Example: Eduardo Escobar hit just .279 on balls in play last season but that number improved to .327 this season. Escobar has also raised his hard contact rate by eight percent. It’s one reason Escobar has been so successful through the first three months.

Catch probability

According to, it’s “likelihood that a batted ball to the outfield will be caught, based on four important pieces of information. 1. How far did the fielder have to go? 2. How much time did he have to get there. 3. What direction did he need to go in? 4. Was proximity to the wall a factor?”

Good, bad and average: Every fly ball gets assigned a catch probability percentage. MLB has a star-rating system for each catch. Catches with a 0-25 percent catch probability is a five-star play; 26 to 50 is four star; 51 to 75 percent is three star; 76 to 90 is two star; 91-95 percent one star.

Example: Byron Buxton led baseball in 2017 with 16 four-star catches and was tied for second with five five-star catches.

UZR (ultimate zone rating)

This attempts to quantify how many runs a fielder saved because of his range, their arm strength (for outfielders) and double plays turned (for infielders). It attempts to quantify every batted ball event in terms of the amount of effort it would take an average fielder to make the play. Its calculations vary by position. Another related statistic is defensive runs saved (DRS).

Good, bad, average: Per Fangraphs, the scale for both UZR and DRS is: -15 awful; -10 poor; -5 below average; 0 average; +5 above average; +10 great; +15 Gold Glove caliber.

Example: This is a statistic that accumulates throughout the season. Kansas City outfielder Alex Gordon leads MLB at 9.7. Rosario leads the Twins at 3.5. Buxton was seventh in baseball last season at 10.0.

FIP (fielding independent pitching)

A metric similar to ERA, but FIP uses all the batted ball events within a pitcher’s control (the amount of strikeouts, walks, hit by pitches and home runs allowed) and puts them into a complicated formula to show how a pitcher would perform regardless of the defense behind him.

Good, bad and average: The numbers compare to ERA. FIP can be helpful if there’s a significant gap between a pitcher’s ERA and his FIP. If his ERA is lower than his FIP, it could suggest he has been a bit lucky and had good defense behind him. If his FIP is lower than his ERA, he might be getting unlucky.

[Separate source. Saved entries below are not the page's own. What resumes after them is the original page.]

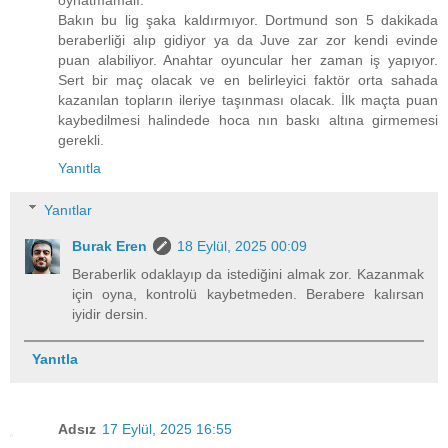
oynatmamalı.
Bakın bu lig şaka kaldırmıyor. Dortmund son 5 dakikada
beraberliği alıp gidiyor ya da Juve zar zor kendi evinde
puan alabiliyor. Anahtar oyuncular her zaman iş yapıyor.
Sert bir maç olacak ve en belirleyici faktör orta sahada
kazanılan topların ileriye taşınması olacak. İlk maçta puan
kaybedilmesi halindede hoca nın baskı altına girmemesi
gerekli.
Yanıtla
Yanıtlar
Burak Eren
18 Eylül, 2025 00:09
Beraberlik odaklayıp da istediğini almak zor. Kazanmak
için oyna, kontrolü kaybetmeden. Berabere kalırsan
iyidir dersin.
Yanıtla
Adsız
17 Eylül, 2025 16:55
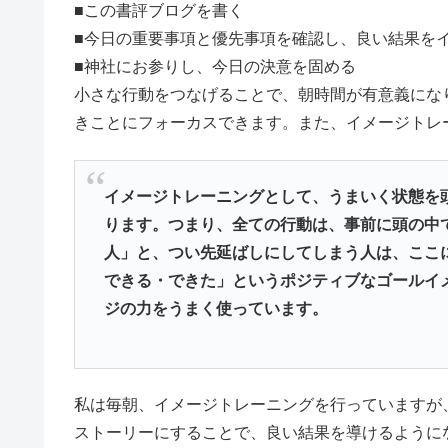
■この書評ブログを書く
■今日の重要事項と優先事項を確認し、良い結果を
■神社にお参りし、今日の決意を固める
小さな行動をつなげることで、朝時間が有意義にな
きことにフォーカスできます。また、イメージトレ
イメージトレーニングとして、うまいく状態を
ります。つまり、全ての行動は、事前に頭の中
人」と、つい先延ばしにしてしまう人は、ここ
できる・できた」というポジティブなゴールイ
ジの力をうまく使っています。
私は毎朝、イメージトレーニングを行っていますが
ストーリーにすることで、良い結果を導けるように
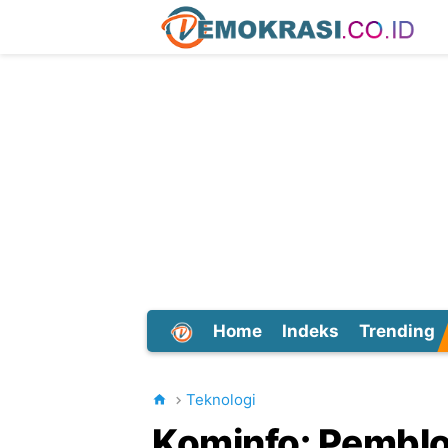
Home
Indeks
Trending
Dunia
Teknologi
Kominfo: Pemblok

Example: Lance Lynn had an ERA of 3.43 and FIP of 4.82 with the Cardinals last season. Even though his ERA is worse this season (5.49), his FIP is actually better (4.38). However, his hard contact rate has risen from 29.2 percent to 35.9 percent.

WHIP (walks plus hits per innings pitched)

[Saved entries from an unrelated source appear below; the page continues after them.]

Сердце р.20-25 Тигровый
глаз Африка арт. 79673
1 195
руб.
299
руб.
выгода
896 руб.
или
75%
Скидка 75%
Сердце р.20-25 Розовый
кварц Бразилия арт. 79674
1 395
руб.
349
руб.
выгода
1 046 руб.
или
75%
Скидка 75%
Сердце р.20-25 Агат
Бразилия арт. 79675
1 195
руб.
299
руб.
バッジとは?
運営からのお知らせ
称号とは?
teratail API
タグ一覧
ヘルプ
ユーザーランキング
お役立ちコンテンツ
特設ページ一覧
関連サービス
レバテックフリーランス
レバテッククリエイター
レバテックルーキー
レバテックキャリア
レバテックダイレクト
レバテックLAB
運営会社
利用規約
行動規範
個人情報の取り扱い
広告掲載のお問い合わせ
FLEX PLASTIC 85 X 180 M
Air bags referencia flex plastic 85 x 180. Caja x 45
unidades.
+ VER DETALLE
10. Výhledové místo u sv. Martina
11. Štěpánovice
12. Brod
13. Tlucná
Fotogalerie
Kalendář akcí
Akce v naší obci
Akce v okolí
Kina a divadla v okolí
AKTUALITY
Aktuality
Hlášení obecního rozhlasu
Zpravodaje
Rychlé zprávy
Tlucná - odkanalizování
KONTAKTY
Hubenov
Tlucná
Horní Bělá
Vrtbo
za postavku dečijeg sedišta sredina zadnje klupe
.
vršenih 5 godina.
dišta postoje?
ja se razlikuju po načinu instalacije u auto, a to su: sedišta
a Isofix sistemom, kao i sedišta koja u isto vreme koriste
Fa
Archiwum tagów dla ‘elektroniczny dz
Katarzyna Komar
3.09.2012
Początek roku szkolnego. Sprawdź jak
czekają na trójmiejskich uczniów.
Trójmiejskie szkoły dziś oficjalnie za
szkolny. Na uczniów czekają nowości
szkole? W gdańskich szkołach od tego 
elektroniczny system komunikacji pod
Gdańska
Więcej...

It adds together the walks and hits a pitcher allows to give you an indication of how often a pitcher allows base runners in an inning. Whether it was a walk or a home run, each time a batter reaches base is treated the same.

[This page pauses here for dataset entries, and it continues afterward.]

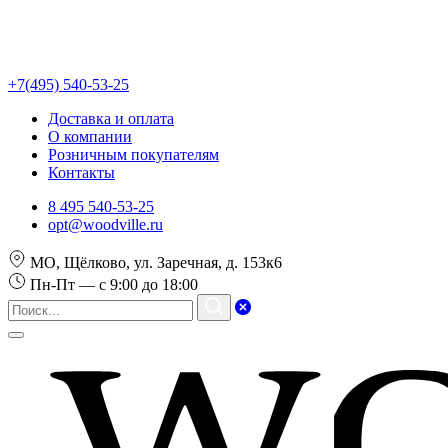
+7(495) 540-53-25
Доставка и оплата
О компании
Розничным покупателям
Контакты
8 495 540-53-25
opt@woodville.ru
МО, Щёлково, ул. Заречная, д. 153к6
Пн-Пт — с 9:00 до 18:00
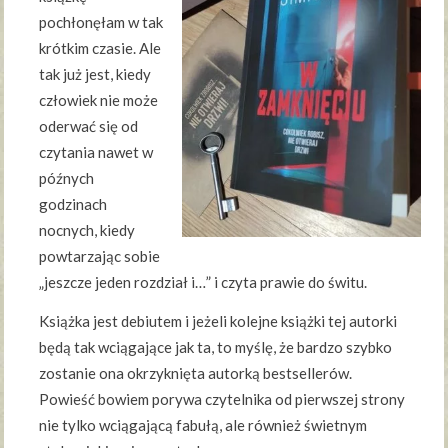
pochłonęłam w tak
krótkim czasie. Ale
tak już jest, kiedy
człowiek nie może
oderwać się od
czytania nawet w
późnych
godzinach
nocnych, kiedy
powtarzając sobie
„jeszcze jeden rozdział i…” i czyta prawie do świtu.
Książka jest debiutem i jeżeli kolejne książki tej autorki
będą tak wciągające jak ta, to myślę, że bardzo szybko
zostanie ona okrzyknięta autorką bestsellerów.
Powieść bowiem porywa czytelnika od pierwszej strony
nie tylko wciągającą fabułą, ale również świetnym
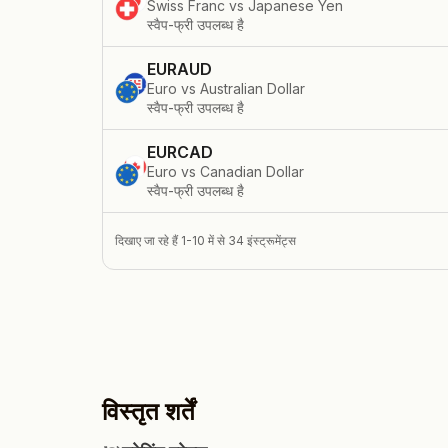
Swiss Franc vs Japanese Yen
स्वैप-फ्री उपलब्ध है
EURAUD
Euro vs Australian Dollar
स्वैप-फ्री उपलब्ध है
EURCAD
Euro vs Canadian Dollar
स्वैप-फ्री उपलब्ध है
दिखाए जा रहे हैं 1-10 में से 34 इंस्ट्रूमेंट्स
विस्तृत शर्तें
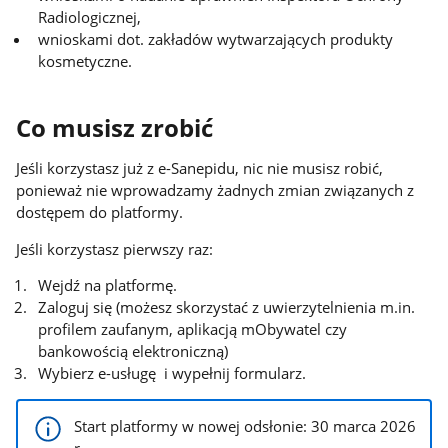
Radiologicznej,
wnioskami dot. zakładów wytwarzających produkty
kosmetyczne.
Co musisz zrobić
Jeśli korzystasz już z e-Sanepidu, nic nie musisz robić,
ponieważ nie wprowadzamy żadnych zmian związanych z
dostępem do platformy.
Jeśli korzystasz pierwszy raz:
Wejdź na platformę.
Zaloguj się (możesz skorzystać z uwierzytelnienia m.in.
profilem zaufanym, aplikacją mObywatel czy
bankowością elektroniczną)
Wybierz e-usługę i wypełnij formularz.
Start platformy w nowej odsłonie: 30 marca 2026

Good, bad and average: WHIP varies by season, but according to Fangraphs a general guide is this: 1.6 awful; 1.5 poor; 1.4 below average; 1.3 average; 1.2 above average; 1.1 great; 1.0 excellent.

Example: Justin Verlander leads MLB with a 0.86 WHIP. Jose Berrios is tops on the Twins at 1.00.

Spin rate

How much a ball spins out of the pitcher’s hand to home plate. It is measured in revolutions per minute. Data has suggested that fastballs and breaking balls are harder to hit when they have a high spin rate, which can create more movement on the pitch.

Good, bad, average: It varies by pitch. For a four-seamer, the average in 2016 was around 2,226 rpm; two-seamer was 2,123; splitter 1,524; changeup 1,746; slider 2,090; curveball 2,308.

Example: Cubs reliever Carl Edwards Jr. has the highest spin rate in baseball among all fastballs at 2,663 RPM. Ryan Pressly is tops on the Twins at 2,561 RPM.